* _What the task requires_
Select the lines below containing the word "settings".

* _Exercise materials_
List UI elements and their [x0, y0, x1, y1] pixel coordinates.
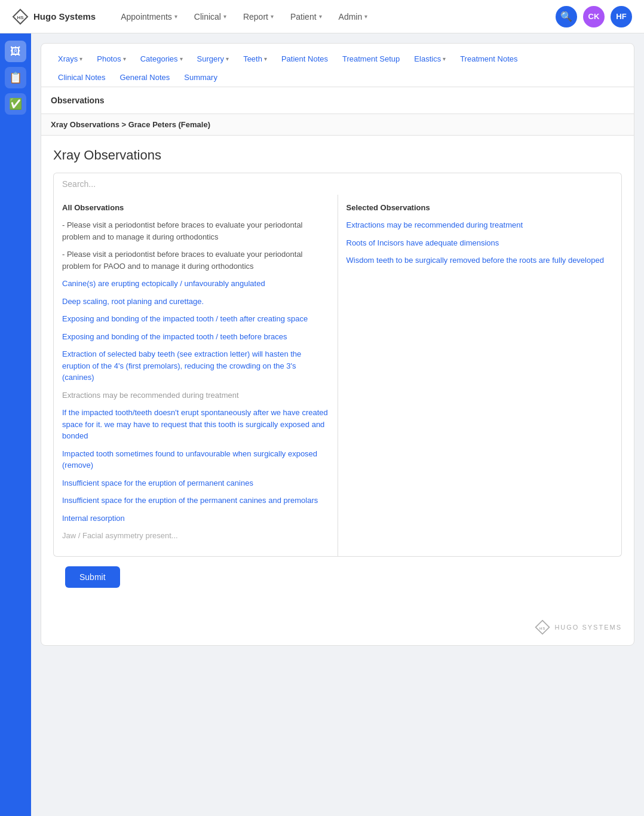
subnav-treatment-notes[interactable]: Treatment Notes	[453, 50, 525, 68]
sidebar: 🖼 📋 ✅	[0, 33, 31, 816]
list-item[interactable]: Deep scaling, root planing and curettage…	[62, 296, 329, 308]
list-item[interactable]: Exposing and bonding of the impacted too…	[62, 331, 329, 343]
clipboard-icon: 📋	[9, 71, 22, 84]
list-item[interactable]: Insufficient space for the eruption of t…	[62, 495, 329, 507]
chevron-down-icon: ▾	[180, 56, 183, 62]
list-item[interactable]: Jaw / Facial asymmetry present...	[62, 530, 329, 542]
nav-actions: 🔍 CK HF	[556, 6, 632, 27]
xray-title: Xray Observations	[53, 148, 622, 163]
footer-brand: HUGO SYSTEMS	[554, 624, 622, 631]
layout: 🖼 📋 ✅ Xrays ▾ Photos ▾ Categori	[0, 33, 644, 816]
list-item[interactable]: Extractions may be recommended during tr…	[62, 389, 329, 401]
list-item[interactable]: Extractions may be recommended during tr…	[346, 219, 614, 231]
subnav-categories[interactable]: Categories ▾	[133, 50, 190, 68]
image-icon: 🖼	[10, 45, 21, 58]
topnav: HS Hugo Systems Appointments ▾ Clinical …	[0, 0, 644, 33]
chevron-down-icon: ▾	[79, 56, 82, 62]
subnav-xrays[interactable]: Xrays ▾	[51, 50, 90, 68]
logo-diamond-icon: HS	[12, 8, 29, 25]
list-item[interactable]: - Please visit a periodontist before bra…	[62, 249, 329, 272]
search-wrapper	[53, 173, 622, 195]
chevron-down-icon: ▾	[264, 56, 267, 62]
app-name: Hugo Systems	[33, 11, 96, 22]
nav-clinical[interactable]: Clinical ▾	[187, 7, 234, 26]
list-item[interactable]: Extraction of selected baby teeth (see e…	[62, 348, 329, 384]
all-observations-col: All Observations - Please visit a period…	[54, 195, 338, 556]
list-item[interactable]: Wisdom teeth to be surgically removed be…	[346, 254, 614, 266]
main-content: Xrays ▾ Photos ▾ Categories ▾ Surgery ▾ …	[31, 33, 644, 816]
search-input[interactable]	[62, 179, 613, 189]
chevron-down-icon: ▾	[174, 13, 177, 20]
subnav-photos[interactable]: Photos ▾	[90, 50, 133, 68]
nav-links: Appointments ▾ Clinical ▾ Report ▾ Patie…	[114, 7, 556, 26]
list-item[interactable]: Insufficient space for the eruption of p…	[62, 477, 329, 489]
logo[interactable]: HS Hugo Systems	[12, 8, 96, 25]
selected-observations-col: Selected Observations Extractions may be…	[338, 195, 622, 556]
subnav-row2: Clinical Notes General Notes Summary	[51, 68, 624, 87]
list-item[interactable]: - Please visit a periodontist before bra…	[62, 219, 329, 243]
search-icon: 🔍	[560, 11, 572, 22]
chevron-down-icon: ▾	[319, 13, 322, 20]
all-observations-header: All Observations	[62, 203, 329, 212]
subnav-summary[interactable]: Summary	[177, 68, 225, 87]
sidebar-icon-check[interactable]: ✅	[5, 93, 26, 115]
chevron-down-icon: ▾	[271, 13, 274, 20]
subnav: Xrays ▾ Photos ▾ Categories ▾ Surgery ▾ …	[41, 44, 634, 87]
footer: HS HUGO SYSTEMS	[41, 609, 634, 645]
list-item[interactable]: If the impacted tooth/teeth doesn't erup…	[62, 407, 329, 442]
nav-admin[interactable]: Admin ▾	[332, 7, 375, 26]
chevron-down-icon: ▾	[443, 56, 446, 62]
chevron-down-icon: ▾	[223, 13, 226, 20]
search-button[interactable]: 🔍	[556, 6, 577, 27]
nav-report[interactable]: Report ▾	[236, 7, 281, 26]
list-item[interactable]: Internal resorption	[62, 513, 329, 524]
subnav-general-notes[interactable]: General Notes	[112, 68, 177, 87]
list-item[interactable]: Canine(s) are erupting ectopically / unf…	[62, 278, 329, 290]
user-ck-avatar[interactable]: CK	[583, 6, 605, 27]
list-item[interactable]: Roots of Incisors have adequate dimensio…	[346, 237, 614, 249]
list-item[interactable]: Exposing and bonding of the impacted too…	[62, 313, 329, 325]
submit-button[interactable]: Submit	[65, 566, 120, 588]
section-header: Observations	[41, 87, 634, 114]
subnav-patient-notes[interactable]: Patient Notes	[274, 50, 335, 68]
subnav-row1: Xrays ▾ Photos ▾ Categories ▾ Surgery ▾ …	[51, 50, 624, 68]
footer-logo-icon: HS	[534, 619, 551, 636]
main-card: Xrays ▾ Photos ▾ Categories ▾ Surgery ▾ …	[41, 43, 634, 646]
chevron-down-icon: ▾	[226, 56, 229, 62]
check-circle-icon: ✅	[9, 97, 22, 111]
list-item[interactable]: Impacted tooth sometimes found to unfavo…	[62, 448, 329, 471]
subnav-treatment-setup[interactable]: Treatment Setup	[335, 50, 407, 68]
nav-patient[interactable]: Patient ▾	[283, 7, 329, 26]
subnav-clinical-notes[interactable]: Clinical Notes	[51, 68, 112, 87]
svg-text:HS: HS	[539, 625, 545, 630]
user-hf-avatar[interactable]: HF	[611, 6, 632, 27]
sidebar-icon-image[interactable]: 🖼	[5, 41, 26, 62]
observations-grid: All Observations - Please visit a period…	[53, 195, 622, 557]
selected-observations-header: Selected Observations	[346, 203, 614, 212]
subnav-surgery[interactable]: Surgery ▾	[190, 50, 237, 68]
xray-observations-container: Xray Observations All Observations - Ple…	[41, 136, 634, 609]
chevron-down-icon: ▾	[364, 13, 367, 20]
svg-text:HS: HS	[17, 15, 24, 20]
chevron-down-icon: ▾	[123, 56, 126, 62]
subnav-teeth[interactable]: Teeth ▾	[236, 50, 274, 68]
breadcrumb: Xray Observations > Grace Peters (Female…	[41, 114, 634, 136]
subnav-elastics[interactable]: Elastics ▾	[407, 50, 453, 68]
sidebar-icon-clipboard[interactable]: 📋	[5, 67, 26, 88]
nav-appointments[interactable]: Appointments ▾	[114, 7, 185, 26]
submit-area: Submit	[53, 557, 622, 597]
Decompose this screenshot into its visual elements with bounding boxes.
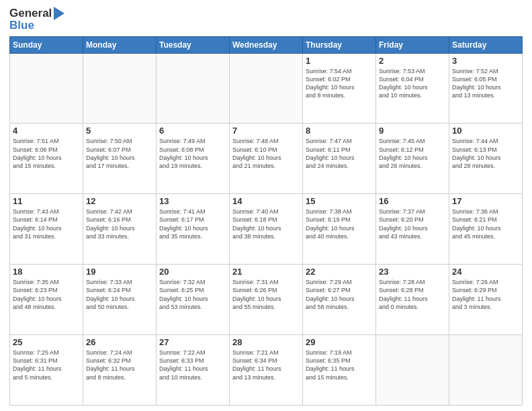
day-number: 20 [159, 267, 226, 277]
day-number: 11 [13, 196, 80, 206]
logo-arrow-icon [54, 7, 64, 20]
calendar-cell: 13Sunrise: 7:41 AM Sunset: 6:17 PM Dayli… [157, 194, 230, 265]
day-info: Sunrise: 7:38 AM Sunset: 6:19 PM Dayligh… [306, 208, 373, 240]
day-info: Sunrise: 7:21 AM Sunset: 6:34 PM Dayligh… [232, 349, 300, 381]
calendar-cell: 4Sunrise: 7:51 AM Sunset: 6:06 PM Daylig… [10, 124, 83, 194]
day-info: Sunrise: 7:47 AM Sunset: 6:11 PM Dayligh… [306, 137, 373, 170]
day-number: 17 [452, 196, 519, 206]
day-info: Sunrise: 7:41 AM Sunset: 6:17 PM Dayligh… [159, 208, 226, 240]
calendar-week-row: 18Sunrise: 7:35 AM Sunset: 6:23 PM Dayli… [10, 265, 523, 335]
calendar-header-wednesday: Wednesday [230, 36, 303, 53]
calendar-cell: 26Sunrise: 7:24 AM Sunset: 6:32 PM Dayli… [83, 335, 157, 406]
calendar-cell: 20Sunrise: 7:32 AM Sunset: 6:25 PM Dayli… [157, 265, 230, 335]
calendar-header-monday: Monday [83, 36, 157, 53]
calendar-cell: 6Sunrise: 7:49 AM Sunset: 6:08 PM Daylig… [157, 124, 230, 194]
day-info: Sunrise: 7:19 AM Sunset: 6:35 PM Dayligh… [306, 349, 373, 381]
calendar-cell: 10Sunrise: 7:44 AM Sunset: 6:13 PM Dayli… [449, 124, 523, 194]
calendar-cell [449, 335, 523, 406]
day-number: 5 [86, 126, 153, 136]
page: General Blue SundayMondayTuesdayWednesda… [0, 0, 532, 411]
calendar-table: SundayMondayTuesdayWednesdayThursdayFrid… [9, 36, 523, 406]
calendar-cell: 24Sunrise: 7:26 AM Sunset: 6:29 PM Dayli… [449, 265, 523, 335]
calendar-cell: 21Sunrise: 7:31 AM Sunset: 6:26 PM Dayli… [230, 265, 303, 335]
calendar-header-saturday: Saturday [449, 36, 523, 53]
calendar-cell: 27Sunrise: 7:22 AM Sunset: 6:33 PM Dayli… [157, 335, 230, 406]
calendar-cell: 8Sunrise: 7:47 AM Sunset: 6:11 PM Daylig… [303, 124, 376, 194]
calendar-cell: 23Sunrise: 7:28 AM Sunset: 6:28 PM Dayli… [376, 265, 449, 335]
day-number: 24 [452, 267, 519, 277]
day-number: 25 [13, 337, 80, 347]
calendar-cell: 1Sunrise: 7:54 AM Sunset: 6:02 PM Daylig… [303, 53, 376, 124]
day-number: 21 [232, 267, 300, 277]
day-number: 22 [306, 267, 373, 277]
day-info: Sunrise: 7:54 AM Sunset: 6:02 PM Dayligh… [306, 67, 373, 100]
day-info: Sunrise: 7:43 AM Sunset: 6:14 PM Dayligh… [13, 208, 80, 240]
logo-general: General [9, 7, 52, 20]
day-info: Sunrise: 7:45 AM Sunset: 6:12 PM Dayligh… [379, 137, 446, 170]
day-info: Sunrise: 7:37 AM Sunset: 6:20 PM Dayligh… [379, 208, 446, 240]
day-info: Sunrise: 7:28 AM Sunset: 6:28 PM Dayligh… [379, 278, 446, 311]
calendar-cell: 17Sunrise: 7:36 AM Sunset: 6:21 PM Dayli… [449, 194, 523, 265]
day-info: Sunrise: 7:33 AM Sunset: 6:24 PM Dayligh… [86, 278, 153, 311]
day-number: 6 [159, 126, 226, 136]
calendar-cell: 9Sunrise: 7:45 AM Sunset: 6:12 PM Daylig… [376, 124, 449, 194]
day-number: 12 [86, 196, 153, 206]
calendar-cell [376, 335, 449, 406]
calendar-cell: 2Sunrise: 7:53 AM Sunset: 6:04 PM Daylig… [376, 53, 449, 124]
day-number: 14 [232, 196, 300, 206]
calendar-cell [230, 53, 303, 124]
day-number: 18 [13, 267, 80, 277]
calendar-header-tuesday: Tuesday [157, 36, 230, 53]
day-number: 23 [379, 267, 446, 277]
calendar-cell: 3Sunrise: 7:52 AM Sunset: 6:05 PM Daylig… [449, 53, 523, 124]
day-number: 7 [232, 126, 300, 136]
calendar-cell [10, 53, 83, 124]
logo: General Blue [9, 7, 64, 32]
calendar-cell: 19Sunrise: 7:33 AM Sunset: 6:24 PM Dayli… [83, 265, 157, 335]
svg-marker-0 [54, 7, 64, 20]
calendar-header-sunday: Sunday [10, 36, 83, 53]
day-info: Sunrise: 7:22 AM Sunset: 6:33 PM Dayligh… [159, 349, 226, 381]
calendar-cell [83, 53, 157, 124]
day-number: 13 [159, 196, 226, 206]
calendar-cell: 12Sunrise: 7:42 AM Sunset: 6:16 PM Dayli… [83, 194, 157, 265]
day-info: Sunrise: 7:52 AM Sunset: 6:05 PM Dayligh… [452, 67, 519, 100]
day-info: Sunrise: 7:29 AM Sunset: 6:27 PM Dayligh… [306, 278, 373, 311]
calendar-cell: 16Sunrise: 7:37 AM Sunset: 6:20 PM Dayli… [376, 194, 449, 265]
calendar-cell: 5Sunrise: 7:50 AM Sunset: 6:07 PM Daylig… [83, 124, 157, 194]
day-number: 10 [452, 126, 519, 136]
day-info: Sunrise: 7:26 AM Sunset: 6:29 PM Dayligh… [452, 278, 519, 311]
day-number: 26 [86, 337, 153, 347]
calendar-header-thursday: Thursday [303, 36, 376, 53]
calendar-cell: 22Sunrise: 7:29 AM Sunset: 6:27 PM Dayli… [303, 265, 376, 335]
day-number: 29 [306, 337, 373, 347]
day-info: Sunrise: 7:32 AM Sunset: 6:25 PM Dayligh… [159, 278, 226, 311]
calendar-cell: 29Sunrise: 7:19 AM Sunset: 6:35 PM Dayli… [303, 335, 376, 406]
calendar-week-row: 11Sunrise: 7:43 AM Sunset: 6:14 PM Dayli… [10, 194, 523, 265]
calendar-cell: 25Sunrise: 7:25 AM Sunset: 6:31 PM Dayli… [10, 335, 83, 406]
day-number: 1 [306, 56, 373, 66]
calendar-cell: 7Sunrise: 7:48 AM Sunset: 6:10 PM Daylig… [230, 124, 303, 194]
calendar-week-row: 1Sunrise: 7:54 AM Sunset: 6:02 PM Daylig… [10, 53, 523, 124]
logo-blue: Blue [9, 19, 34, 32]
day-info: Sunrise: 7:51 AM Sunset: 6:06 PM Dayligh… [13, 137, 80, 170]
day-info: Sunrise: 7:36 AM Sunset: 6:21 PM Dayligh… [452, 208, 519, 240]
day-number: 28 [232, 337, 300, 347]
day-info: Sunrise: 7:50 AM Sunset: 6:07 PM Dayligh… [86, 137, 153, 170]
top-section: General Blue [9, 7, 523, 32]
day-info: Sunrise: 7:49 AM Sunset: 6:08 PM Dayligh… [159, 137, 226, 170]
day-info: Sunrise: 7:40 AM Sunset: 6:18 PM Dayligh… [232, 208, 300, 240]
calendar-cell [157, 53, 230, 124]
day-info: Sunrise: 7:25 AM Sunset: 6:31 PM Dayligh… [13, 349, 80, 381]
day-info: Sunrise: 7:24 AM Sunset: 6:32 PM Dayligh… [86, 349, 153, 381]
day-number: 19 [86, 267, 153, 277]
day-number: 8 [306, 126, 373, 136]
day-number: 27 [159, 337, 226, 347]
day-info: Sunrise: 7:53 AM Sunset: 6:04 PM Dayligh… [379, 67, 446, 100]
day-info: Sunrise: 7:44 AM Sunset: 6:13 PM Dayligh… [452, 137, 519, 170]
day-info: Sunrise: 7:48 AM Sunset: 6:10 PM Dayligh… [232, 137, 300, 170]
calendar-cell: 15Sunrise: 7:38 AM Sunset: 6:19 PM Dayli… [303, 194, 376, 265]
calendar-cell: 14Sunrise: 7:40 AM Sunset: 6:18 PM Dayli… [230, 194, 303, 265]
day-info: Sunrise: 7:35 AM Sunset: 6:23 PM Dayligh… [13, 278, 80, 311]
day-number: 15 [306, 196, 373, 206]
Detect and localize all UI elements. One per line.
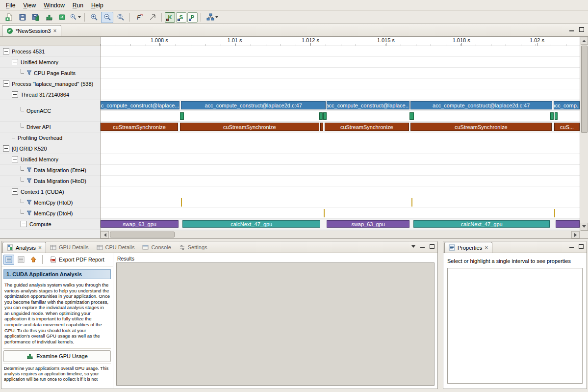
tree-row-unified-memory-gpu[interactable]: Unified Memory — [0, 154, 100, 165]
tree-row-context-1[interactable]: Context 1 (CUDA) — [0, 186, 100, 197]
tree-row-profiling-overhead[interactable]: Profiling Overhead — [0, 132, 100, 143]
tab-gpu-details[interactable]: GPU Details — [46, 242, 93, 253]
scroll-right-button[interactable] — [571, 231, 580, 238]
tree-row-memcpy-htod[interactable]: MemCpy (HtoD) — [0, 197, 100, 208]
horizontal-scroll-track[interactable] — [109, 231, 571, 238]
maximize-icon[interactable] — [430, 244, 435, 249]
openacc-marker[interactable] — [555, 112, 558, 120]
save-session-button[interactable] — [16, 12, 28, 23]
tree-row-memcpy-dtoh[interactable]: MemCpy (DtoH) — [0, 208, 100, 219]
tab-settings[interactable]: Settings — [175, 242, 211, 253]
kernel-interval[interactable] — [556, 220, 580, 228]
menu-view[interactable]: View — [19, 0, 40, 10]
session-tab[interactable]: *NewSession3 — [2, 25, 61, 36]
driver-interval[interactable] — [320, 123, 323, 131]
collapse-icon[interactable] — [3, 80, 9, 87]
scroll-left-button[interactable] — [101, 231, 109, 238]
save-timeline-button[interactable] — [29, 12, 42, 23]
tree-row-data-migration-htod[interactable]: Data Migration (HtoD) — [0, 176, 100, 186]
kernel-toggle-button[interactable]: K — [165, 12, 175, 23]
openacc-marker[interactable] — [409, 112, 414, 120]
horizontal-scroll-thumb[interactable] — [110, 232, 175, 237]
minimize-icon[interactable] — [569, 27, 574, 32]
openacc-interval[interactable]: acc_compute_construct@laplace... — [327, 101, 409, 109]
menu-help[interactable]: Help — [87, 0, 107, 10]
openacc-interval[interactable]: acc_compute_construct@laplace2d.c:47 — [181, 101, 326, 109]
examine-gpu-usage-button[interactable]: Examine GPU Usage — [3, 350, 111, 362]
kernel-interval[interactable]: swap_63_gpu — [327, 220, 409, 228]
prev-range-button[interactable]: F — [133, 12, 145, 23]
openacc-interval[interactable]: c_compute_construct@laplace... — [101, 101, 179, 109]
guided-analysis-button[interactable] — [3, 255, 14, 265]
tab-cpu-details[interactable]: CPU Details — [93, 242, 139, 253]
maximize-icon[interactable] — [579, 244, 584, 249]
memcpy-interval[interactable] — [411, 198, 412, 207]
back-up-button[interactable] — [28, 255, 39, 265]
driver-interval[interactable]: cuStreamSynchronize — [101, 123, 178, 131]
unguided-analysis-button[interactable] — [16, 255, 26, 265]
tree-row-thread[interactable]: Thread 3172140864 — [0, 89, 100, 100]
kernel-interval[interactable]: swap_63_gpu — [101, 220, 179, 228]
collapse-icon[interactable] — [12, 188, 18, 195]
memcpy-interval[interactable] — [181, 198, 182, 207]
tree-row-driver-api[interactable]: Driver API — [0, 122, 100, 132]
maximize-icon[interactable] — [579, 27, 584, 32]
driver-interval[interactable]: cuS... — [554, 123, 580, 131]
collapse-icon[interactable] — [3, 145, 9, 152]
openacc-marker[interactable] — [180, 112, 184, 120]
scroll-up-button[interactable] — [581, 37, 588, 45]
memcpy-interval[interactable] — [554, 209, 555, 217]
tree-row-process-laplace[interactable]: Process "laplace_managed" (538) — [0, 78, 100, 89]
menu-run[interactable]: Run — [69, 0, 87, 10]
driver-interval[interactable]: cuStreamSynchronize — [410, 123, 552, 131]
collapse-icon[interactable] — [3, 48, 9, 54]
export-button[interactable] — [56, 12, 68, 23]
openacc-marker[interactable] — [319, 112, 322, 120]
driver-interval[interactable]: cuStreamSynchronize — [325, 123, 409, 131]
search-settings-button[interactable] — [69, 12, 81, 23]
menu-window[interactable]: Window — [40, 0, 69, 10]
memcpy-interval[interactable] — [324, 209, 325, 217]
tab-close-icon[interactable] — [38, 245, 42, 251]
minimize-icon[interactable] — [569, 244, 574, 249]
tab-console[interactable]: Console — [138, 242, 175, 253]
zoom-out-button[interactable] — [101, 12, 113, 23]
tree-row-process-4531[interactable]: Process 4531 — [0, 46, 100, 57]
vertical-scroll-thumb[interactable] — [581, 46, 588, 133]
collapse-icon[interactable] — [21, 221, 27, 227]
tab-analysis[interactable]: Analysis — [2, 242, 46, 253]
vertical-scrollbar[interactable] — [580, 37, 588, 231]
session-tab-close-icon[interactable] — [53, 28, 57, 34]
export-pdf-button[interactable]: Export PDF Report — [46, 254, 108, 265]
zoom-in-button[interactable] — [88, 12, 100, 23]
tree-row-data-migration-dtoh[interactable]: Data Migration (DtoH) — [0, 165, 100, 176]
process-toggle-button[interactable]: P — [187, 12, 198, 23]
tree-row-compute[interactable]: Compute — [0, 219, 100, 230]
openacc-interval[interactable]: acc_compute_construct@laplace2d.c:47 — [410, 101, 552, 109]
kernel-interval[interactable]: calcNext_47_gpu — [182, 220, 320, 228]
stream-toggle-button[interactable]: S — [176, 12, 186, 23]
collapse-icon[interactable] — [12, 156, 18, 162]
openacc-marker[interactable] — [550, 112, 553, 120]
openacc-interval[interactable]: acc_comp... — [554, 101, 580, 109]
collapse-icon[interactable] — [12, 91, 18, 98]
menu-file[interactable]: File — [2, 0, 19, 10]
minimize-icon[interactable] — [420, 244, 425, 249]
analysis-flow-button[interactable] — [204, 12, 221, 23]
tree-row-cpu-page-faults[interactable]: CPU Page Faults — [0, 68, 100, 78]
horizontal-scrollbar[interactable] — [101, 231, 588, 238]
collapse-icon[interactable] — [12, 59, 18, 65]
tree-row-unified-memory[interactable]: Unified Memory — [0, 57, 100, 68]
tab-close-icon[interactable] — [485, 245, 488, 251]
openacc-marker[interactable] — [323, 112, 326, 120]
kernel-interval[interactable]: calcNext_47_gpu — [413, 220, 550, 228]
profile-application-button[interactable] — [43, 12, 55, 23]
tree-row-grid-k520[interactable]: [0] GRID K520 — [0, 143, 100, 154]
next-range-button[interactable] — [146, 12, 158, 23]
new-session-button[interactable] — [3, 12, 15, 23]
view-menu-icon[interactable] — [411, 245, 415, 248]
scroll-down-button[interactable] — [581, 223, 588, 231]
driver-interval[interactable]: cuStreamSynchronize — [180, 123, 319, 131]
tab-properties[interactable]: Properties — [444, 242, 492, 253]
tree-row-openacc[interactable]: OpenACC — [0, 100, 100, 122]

* _Response to this exercise_
tab-settings[interactable]: Settings — [175, 242, 211, 253]
search-settings-button[interactable] — [69, 12, 81, 23]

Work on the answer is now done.